Write out the data word for word and omit every picture.

Top of DATA FOR THIS TASK

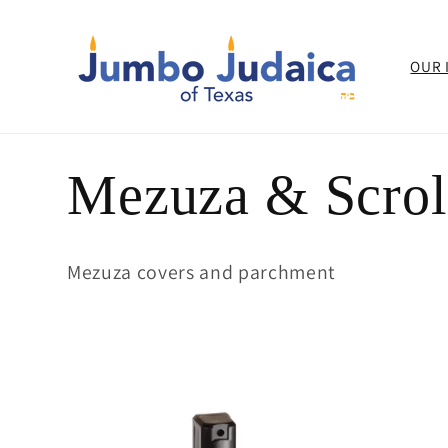
Skip to
content
OUR 
C
Mezuza & Scrol
o
Mezuza covers and parchment
l
l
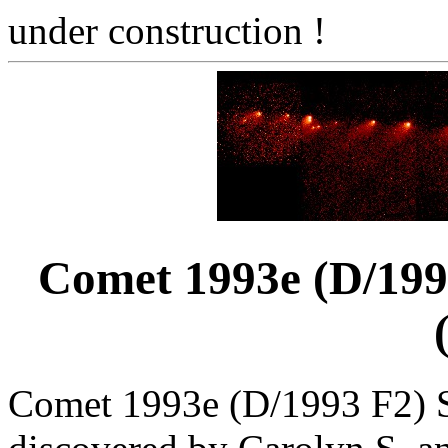
under construction !
Comet 1993e (D/199
Comet 1993e (D/1993 F2)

Bottom of DATA FOR THIS TASK

ANSWER FOR THIS EXERCISE:
Skip to
content
OUR 
C
Mezuza & Scrol
o
Mezuza covers and parchment
l
l
under construction !
Comet 1993e (D/199
Comet 1993e (D/1993 F2)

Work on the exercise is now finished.